• [EXERCISE REQUIREMENTS] Your answer should be one number, the count of lines in the entries holding the word "立面图和平面图".

=== Begin Enclosure ===

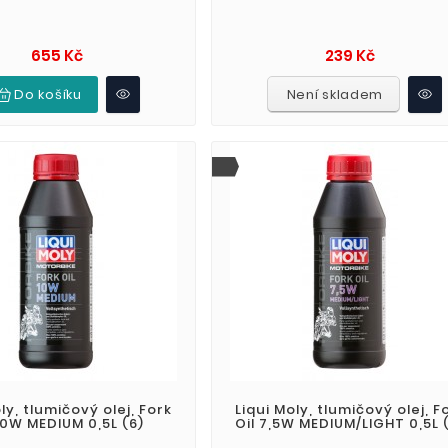
Cena
Cena
655 Kč
239 Kč
Do košíku
Není skladem
ly, tlumičový olej, Fork
Liqui Moly, tlumičový olej, F
10W MEDIUM 0,5L (6)
Oil 7,5W MEDIUM/LIGHT 0,5L 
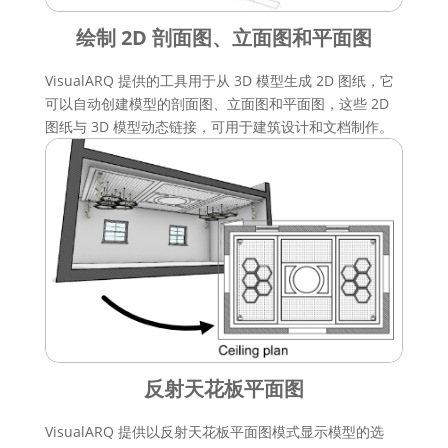
绘制 2D 剖面图、立面图和平面图
VisualARQ 提供的工具用于从 3D 模型生成 2D 图纸，它
可以自动创建模型的剖面图、立面图和平面图，这些 2D
图纸与 3D 模型动态链接，可用于建筑设计和文档制作。
反射天花板平面图
VisualARQ 提供以反射天花板平面图模式显示模型的选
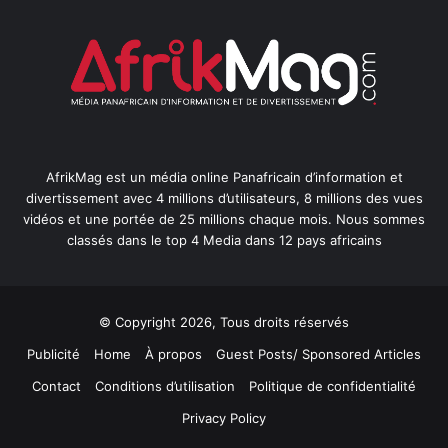
AfrikMag est un média online Panafricain d’information et
divertissement avec 4 millions d’utilisateurs, 8 millions des vues
vidéos et une portée de 25 millions chaque mois. Nous sommes
classés dans le top 4 Media dans 12 pays africains
© Copyright 2026, Tous droits réservés
Publicité
Home
À propos
Guest Posts/ Sponsored Articles
Contact
Conditions d’utilisation
Politique de confidentialité
Privacy Policy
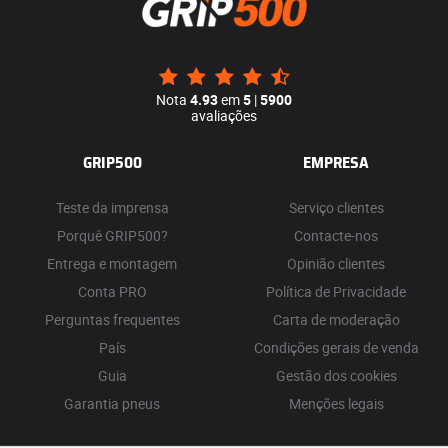
Nota
4.93
em
5
|
5900
avaliações
GRIP500
EMPRESA
Teste da imprensa
Serviço clientes
Porquê GRIP500?
Contacte-nos
Entrega e montagem
Opinião clientes
Conta PRO
Política de Privacidade
Perguntas frequentes
Carta de moderação
País
Condições gerais de venda
Guia
Gestão dos cookies
Garantia pneus
Menções legais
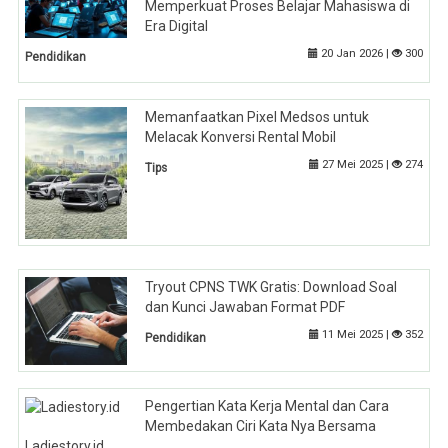
Memperkuat Proses Belajar Mahasiswa di
Era Digital
20 Jan 2026 |
300
Pendidikan
Memanfaatkan Pixel Medsos untuk
Melacak Konversi Rental Mobil
27 Mei 2025 |
274
Tips
Tryout CPNS TWK Gratis: Download Soal
dan Kunci Jawaban Format PDF
11 Mei 2025 |
352
Pendidikan
Pengertian Kata Kerja Mental dan Cara
Membedakan Ciri Kata Nya Bersama
Ladiestory.id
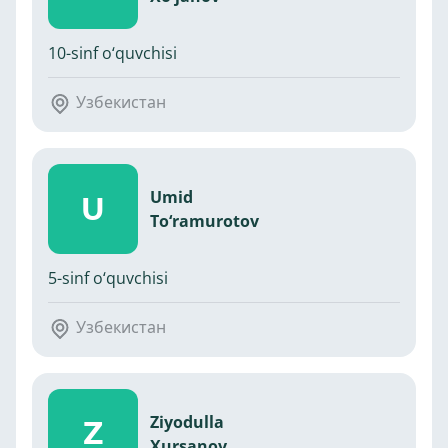
10-sinf o‘quvchisi
Узбекистан
Umid
U
To‘ramurotov
5-sinf o‘quvchisi
Узбекистан
Ziyodulla
Z
Xursanov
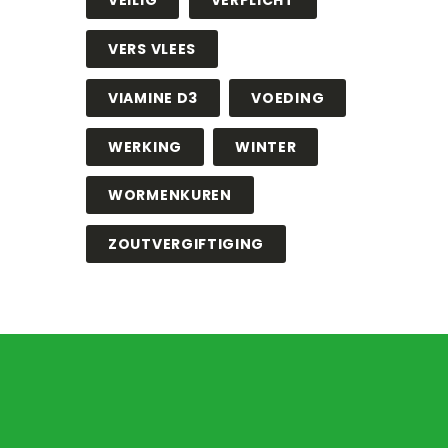
VEILIG
VERPLICHT
VERS VLEES
VIAMINE D3
VOEDING
WERKING
WINTER
WORMENKUREN
ZOUTVERGIFTIGING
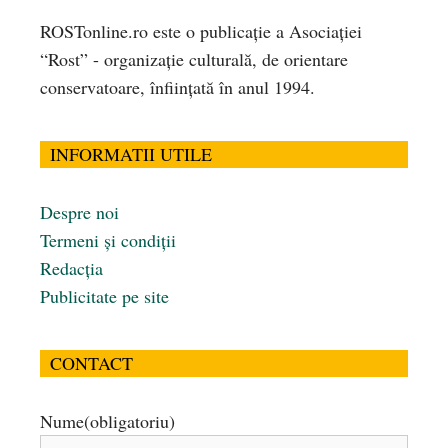
ROSTonline.ro este o publicaţie a Asociaţiei
“Rost” - organizaţie culturală, de orientare
conservatoare, înfiinţată în anul 1994.
INFORMATII UTILE
Despre noi
Termeni și condiții
Redacția
Publicitate pe site
CONTACT
Nume
(obligatoriu)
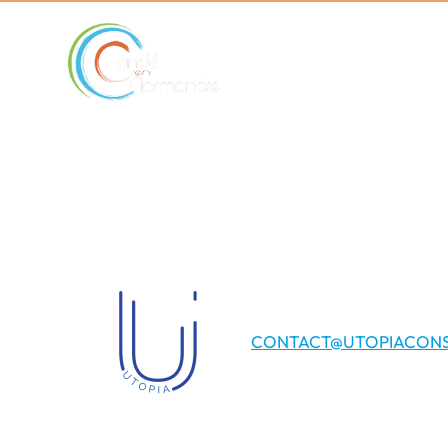
contenu
principal
ENQUETE PUBL
ALIENATION D
ISLES
CONTACT@UTOPIACONS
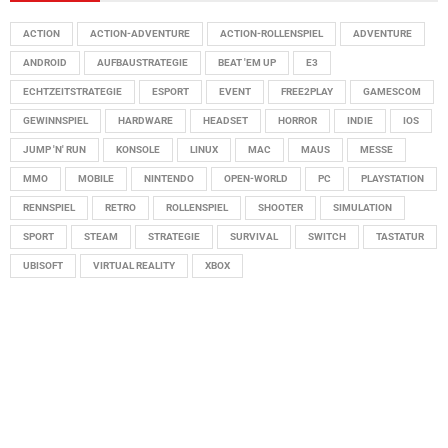
ACTION
ACTION-ADVENTURE
ACTION-ROLLENSPIEL
ADVENTURE
ANDROID
AUFBAUSTRATEGIE
BEAT 'EM UP
E3
ECHTZEITSTRATEGIE
ESPORT
EVENT
FREE2PLAY
GAMESCOM
GEWINNSPIEL
HARDWARE
HEADSET
HORROR
INDIE
IOS
JUMP 'N' RUN
KONSOLE
LINUX
MAC
MAUS
MESSE
MMO
MOBILE
NINTENDO
OPEN-WORLD
PC
PLAYSTATION
RENNSPIEL
RETRO
ROLLENSPIEL
SHOOTER
SIMULATION
SPORT
STEAM
STRATEGIE
SURVIVAL
SWITCH
TASTATUR
UBISOFT
VIRTUAL REALITY
XBOX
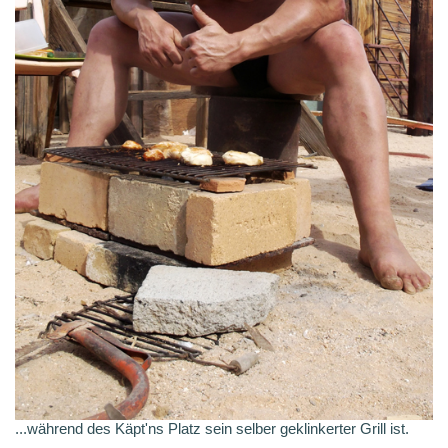
...während des Käpt'ns Platz sein selber geklinkerter Grill ist.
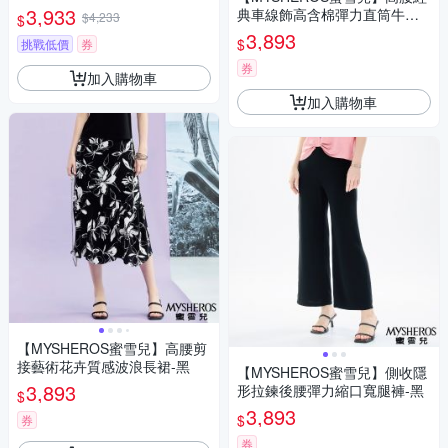
黃
3,933
典車線飾高含棉彈力直筒牛仔
$4,233
$
褲-深藍
3,893
$
挑戰低價
券
券
加入購物車
加入購物車
【MYSHEROS蜜雪兒】高腰剪
接藝術花卉質感波浪長裙-黑
【MYSHEROS蜜雪兒】側收隱
3,893
形拉鍊後腰彈力縮口寬腿褲-黑
$
3,893
$
券
券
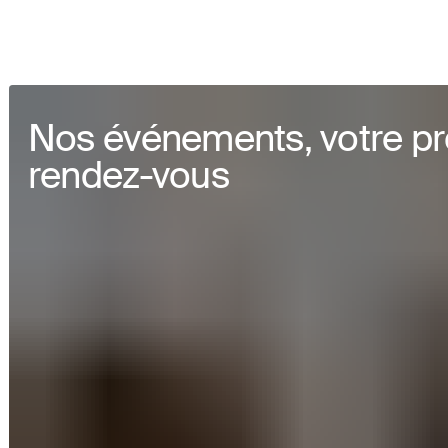
Nos événements, votre p
rendez-vous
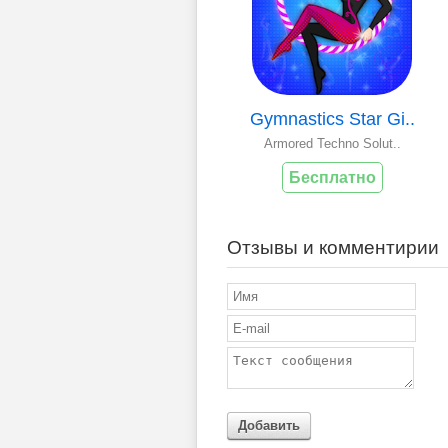
Gymnastics Star Gi..
Armored Techno Solut..
Бесплатно
Отзывы и комментирии
Добавить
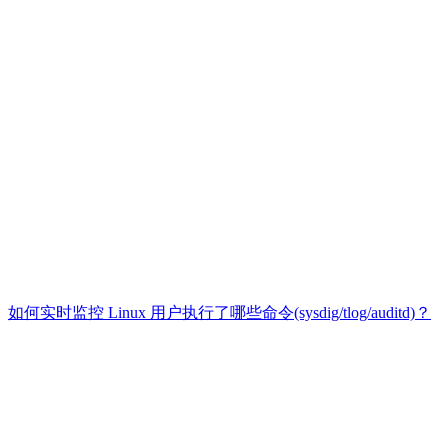
如何实时监控 Linux 用户执行了哪些命令(sysdig/tlog/auditd)？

=== End Enclosure ===

• [TASK SOLUTION] 2